Material shown =>
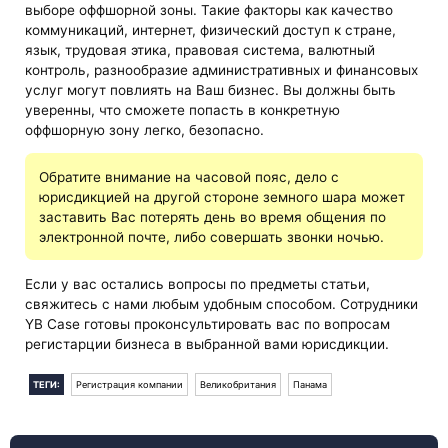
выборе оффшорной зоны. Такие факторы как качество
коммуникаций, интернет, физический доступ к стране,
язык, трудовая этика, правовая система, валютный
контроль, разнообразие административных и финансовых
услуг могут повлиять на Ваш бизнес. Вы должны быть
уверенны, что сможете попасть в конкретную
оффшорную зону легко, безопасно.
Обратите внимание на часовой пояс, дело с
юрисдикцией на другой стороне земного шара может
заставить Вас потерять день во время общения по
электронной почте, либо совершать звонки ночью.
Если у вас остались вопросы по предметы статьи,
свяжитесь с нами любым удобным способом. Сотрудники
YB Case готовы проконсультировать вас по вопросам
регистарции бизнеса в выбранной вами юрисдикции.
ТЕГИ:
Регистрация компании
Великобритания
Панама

* * *

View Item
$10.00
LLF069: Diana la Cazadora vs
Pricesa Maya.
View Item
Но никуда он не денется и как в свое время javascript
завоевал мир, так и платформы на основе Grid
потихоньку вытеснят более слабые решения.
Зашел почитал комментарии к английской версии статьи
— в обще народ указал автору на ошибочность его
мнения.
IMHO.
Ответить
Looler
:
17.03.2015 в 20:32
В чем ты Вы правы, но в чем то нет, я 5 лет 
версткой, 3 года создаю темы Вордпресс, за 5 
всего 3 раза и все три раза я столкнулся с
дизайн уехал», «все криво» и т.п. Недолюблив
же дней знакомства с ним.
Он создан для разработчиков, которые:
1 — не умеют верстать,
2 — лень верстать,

Task =>
All that belongs in the answer is the run of lines above from the line containing "завоевал мир, так и платформы на основе Grid" through the line containing "В чем ты Вы правы, но в чем то нет, я 5 лет", exactly as written.

Solution =>
завоевал мир, так и платформы на основе Grid
потихоньку вытеснят более слабые решения.
Зашел почитал комментарии к английской версии статьи
— в обще народ указал автору на ошибочность его
мнения.
IMHO.
Ответить
Looler
:
17.03.2015 в 20:32
В чем ты Вы правы, но в чем то нет, я 5 лет 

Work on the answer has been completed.